* _Task instructions_:
Once the pictures are set aside, print the records that follow exactly as written.

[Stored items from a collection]
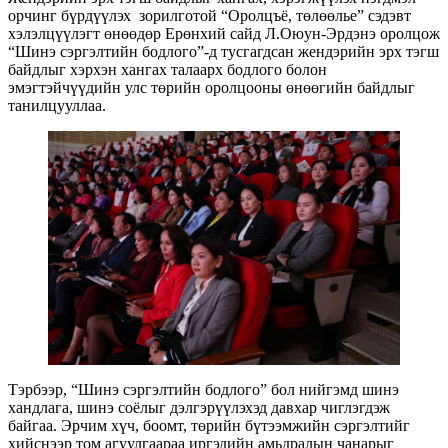
орчинг бүрдүүлэх зорилготой “Оролцъё, төлөөлье” сэдэвт
хэлэлцүүлэгт өнөөдөр Ерөнхий сайд Л.Оюун-Эрдэнэ оролцож
“Шинэ сэргэлтийн бодлого”-д тусгагдсан жендэрийн эрх тэгш
байдлыг хэрхэн хангах талаарх бодлого болон
эмэгтэйчүүдийн улс төрийн оролцооны өнөөгийн байдлыг
танилцууллаа.
Тэрбээр, “Шинэ сэргэлтийн бодлого” бол нийгэмд шинэ
хандлага, шинэ соёлыг дэлгэрүүлэхэд давхар чиглэгдэж
байгаа. Эрчим хүч, боомт, төрийн бүтээмжийн сэргэлтийг
хийснээр том агуулгаараа иргэдийн амьдралын чанарыг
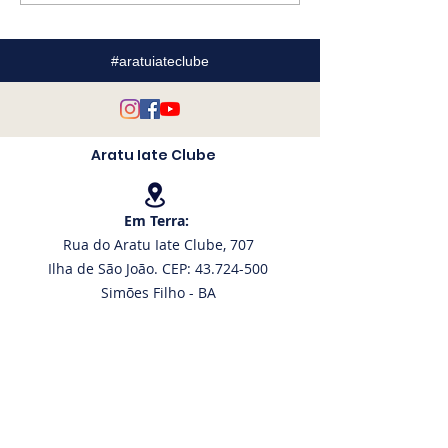
com descontos
formatura: no
exclusivos na Marina
especial reún
de Itaparica
velejadores d
#aratuiateclube
Museu do Mar
Aratu Iate Clube
Em Terra:
Rua do Aratu Iate Clube, 707
Ilha de São João. CEP: 43.724-500
Simões Filho - BA
No Mar:
12° 48' 77" S | 38° 27' 65" W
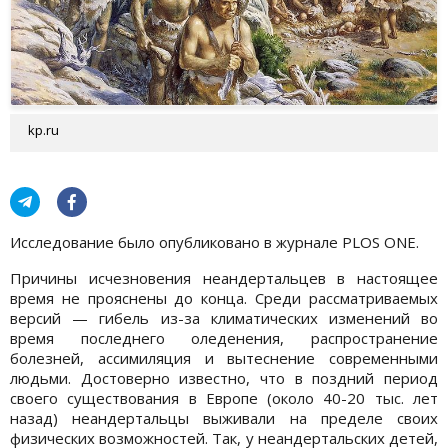
kp.ru
Исследование было опубликовано в журнале PLOS ONE.
Причины исчезновения неандертальцев в настоящее
время не прояснены до конца. Среди рассматриваемых
версий — гибель из-за климатических изменений во
время последнего оледенения, распространение
болезней, ассимиляция и вытеснение современными
людьми. Достоверно известно, что в поздний период
своего существования в Европе (около 40-20 тыс. лет
назад) неандертальцы выживали на пределе своих
физических возможностей. Так, у неандертальских детей,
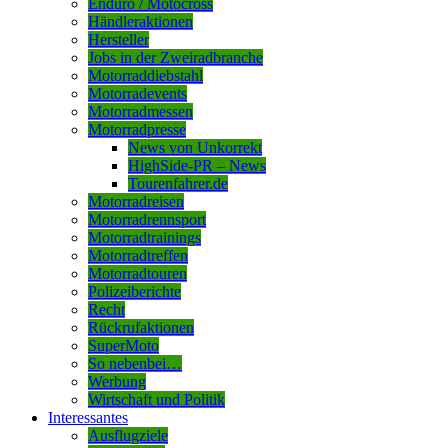
Enduro / Motocross
Händleraktionen
Hersteller
Jobs in der Zweiradbranche
Motorraddiebstahl
Motorradevents
Motorradmessen
Motorradpresse
News von Unkorrekt
HighSide-PR – News
Tourenfahrer.de
Motorradreisen
Motorradrennsport
Motorradtrainings
Motorradtreffen
Motorradtouren
Polizeiberichte
Recht
Rückrufaktionen
SuperMoto
So nebenbei…
Werbung
Wirtschaft und Politik
Interessantes
Ausflugziele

* _Solved problem_:
орчинг бүрдүүлэх зорилготой “Оролцъё, төлөөлье” сэдэвт
хэлэлцүүлэгт өнөөдөр Ерөнхий сайд Л.Оюун-Эрдэнэ оролцож
“Шинэ сэргэлтийн бодлого”-д тусгагдсан жендэрийн эрх тэгш
байдлыг хэрхэн хангах талаарх бодлого болон
эмэгтэйчүүдийн улс төрийн оролцооны өнөөгийн байдлыг
танилцууллаа.
Тэрбээр, “Шинэ сэргэлтийн бодлого” бол нийгэмд шинэ
хандлага, шинэ соёлыг дэлгэрүүлэхэд давхар чиглэгдэж
байгаа. Эрчим хүч, боомт, төрийн бүтээмжийн сэргэлтийг
хийснээр том агуулгаараа иргэдийн амьдралын чанарыг
com descontos
formatura: no
exclusivos na Marina
especial reún
de Itaparica
velejadores d
#aratuiateclube
Museu do Mar
Aratu Iate Clube
Em Terra:
Rua do Aratu Iate Clube, 707
Ilha de São João. CEP: 43.724-500
Simões Filho - BA
No Mar:
12° 48' 77" S | 38° 27' 65" W
kp.ru
Исследование было опубликовано в журнале PLOS ONE.
Причины исчезновения неандертальцев в настоящее
время не прояснены до конца. Среди рассматриваемых
версий — гибель из-за климатических изменений во
время последнего оледенения, распространение
болезней, ассимиляция и вытеснение современными
людьми. Достоверно известно, что в поздний период
своего существования в Европе (около 40-20 тыс. лет
назад) неандертальцы выживали на пределе своих
физических возможностей. Так, у неандертальских детей,
Enduro / Motocross
Händleraktionen
Hersteller
Jobs in der Zweiradbranche
Motorraddiebstahl
Motorradevents
Motorradmessen
Motorradpresse
News von Unkorrekt
HighSide-PR – News
Tourenfahrer.de
Motorradreisen
Motorradrennsport
Motorradtrainings
Motorradtreffen
Motorradtouren
Polizeiberichte
Recht
Rückrufaktionen
SuperMoto
So nebenbei…
Werbung
Wirtschaft und Politik
Interessantes
Ausflugziele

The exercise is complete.